Permalink
Find file
8353933 Sep 29, 2016
229 lines (169 sloc) 9 KB
title header-includes output
Running R non-interactively
\usepackage{float}
html_document

Learning Objectives:

  • Invoking and running R from the command line
  • When to run R non-intereactively
  • Invoking R from the command line

Pre-requisites: This tutorial assumes you are familiar with the command line and how to navigate your file-system.


Interactive vs Non-Interactive Sessions

Most people working with R do so in interactive mode, either through RStudio (or another IDE), the console-based GUI, or perhaps R opened from the command line. In this mode, you type commands, and you get the outputs in return. In other words, you interact with R via its console, establishing a dialogue between you and R.

Alternatively, you can also execute R in non-interactive mode, sometimes also referred to as batch mode. In this case, the computations are performed by executing scripts via the command line---without opening an R session.

Why use non-interactive mode?

Interactive mode is usually the way you want to work when exploring a dataset for the first time, generating various plots to find the best visual display, calculating descriptive statistics that summarize the data, fitting various models to find the most appropriate parameters, and in general carrying out ad-hoc analyses and playing with new analysis ideas.

Interactive mode is also useful when you are working in developer mode, that is, writing code for analysis, writing functions, creating an R package, working on a dynamic document, etc.

As you become more and more familiar with a dataset, and as you advance in your analysis workflow, you'll find yourself executing certain tasks over and over again. For instance, reading a table, subsetting part of it, calculating some numeric indices, and plotting a handful of graphics. These type of repetitive actions are good candidates to be encapsulated in a script that can be run without manual intervention. For this type of situations you can use R in non-interactive mode.

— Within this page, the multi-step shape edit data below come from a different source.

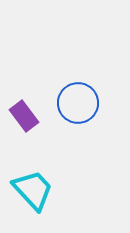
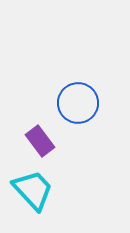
purple rectangle: moved 16 px right, 25 px down
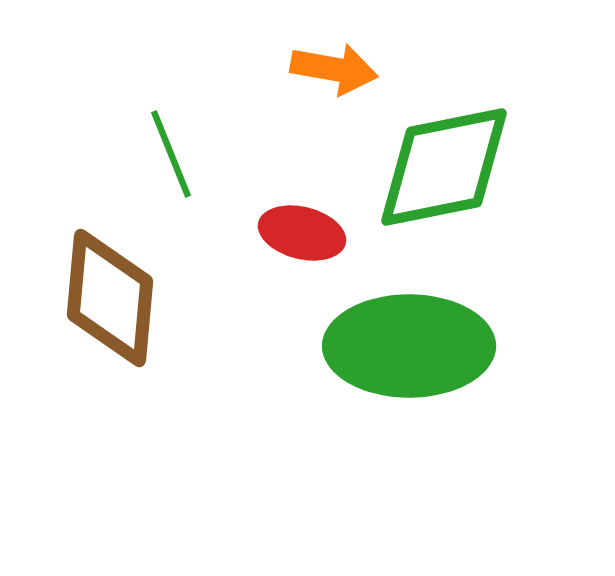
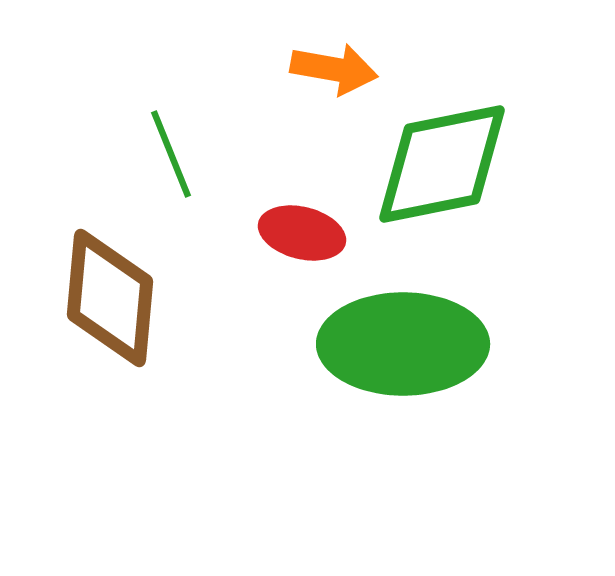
green diamond: moved 2 px left, 3 px up
green ellipse: moved 6 px left, 2 px up
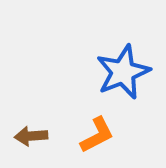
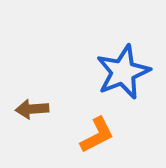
brown arrow: moved 1 px right, 27 px up
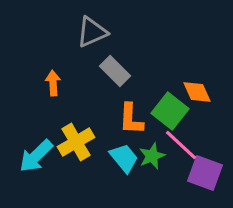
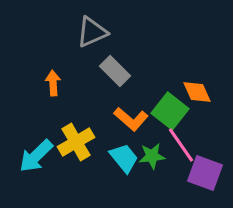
orange L-shape: rotated 52 degrees counterclockwise
pink line: rotated 12 degrees clockwise
green star: rotated 16 degrees clockwise
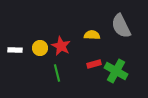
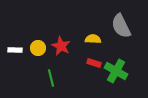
yellow semicircle: moved 1 px right, 4 px down
yellow circle: moved 2 px left
red rectangle: moved 1 px up; rotated 32 degrees clockwise
green line: moved 6 px left, 5 px down
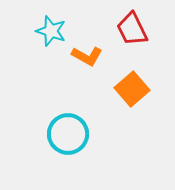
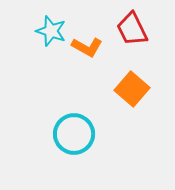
orange L-shape: moved 9 px up
orange square: rotated 8 degrees counterclockwise
cyan circle: moved 6 px right
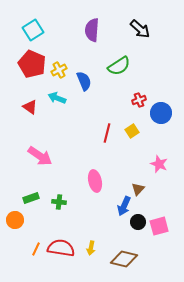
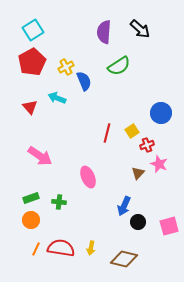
purple semicircle: moved 12 px right, 2 px down
red pentagon: moved 2 px up; rotated 20 degrees clockwise
yellow cross: moved 7 px right, 3 px up
red cross: moved 8 px right, 45 px down
red triangle: rotated 14 degrees clockwise
pink ellipse: moved 7 px left, 4 px up; rotated 10 degrees counterclockwise
brown triangle: moved 16 px up
orange circle: moved 16 px right
pink square: moved 10 px right
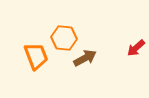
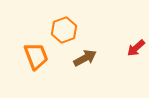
orange hexagon: moved 8 px up; rotated 25 degrees counterclockwise
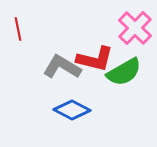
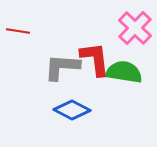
red line: moved 2 px down; rotated 70 degrees counterclockwise
red L-shape: rotated 111 degrees counterclockwise
gray L-shape: rotated 27 degrees counterclockwise
green semicircle: rotated 141 degrees counterclockwise
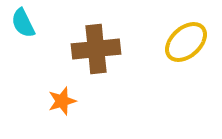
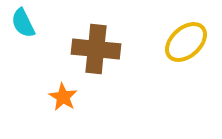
brown cross: rotated 12 degrees clockwise
orange star: moved 1 px right, 4 px up; rotated 24 degrees counterclockwise
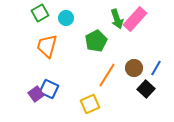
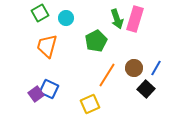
pink rectangle: rotated 25 degrees counterclockwise
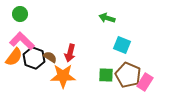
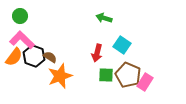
green circle: moved 2 px down
green arrow: moved 3 px left
pink L-shape: moved 1 px up
cyan square: rotated 12 degrees clockwise
red arrow: moved 27 px right
black hexagon: moved 2 px up
orange star: moved 3 px left; rotated 20 degrees counterclockwise
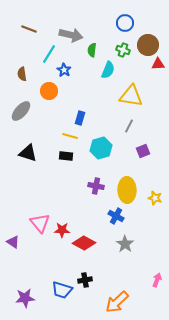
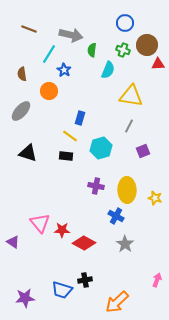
brown circle: moved 1 px left
yellow line: rotated 21 degrees clockwise
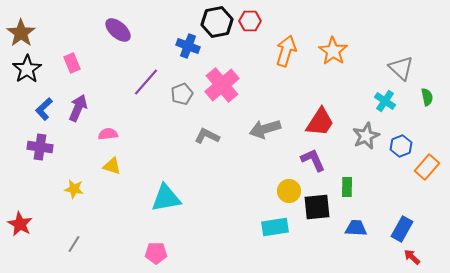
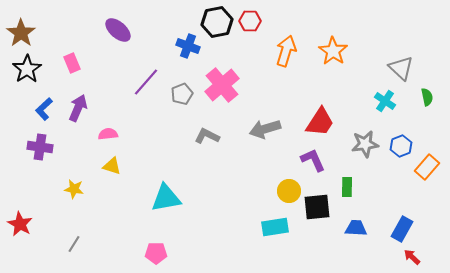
gray star: moved 1 px left, 8 px down; rotated 16 degrees clockwise
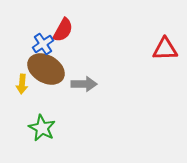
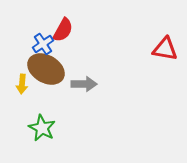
red triangle: rotated 12 degrees clockwise
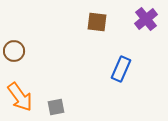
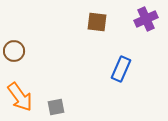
purple cross: rotated 15 degrees clockwise
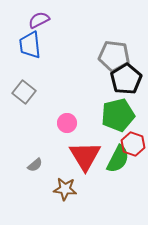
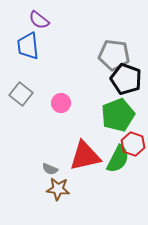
purple semicircle: rotated 115 degrees counterclockwise
blue trapezoid: moved 2 px left, 1 px down
gray pentagon: moved 1 px up
black pentagon: rotated 20 degrees counterclockwise
gray square: moved 3 px left, 2 px down
green pentagon: rotated 8 degrees counterclockwise
pink circle: moved 6 px left, 20 px up
red triangle: rotated 48 degrees clockwise
gray semicircle: moved 15 px right, 4 px down; rotated 63 degrees clockwise
brown star: moved 7 px left
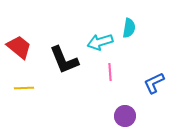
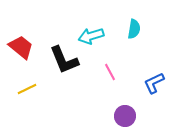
cyan semicircle: moved 5 px right, 1 px down
cyan arrow: moved 9 px left, 6 px up
red trapezoid: moved 2 px right
pink line: rotated 24 degrees counterclockwise
yellow line: moved 3 px right, 1 px down; rotated 24 degrees counterclockwise
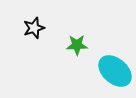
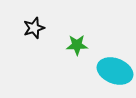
cyan ellipse: rotated 20 degrees counterclockwise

Another typical situation for switching from interactive to non-interactive mode is when running simulations. Once the code of your simulations is ready, you can run the script from the command line, letting the computer do the work while you work on other tasks (or go out for a walk, drink a coffee, watch youtube, etc).

Likewise, non-interactive mode is what you probably will be using when automating your analysis and/or generating reports (e.g. papers, thesis, dissertation).

What is an Interactive Session?

Let's talk a bit about interactive sessions in general, regardless of the type of program you are using (e.g. R, python, matlab, julia).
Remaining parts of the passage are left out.